• [Task prompt] Your task is to reproduce exactly the lines from the line with "歯周病が治らない７つの原因と対処" through the end of the records below.

»»

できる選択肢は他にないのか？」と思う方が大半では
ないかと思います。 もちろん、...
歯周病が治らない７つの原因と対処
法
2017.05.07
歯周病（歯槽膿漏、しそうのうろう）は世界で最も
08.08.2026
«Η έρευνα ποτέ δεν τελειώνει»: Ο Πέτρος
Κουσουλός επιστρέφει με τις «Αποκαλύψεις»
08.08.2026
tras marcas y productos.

««

• [Completed task]
歯周病が治らない７つの原因と対処
法
2017.05.07
歯周病（歯槽膿漏、しそうのうろう）は世界で最も
08.08.2026
«Η έρευνα ποτέ δεν τελειώνει»: Ο Πέτρος
Κουσουλός επιστρέφει με τις «Αποκαλύψεις»
08.08.2026
tras marcas y productos.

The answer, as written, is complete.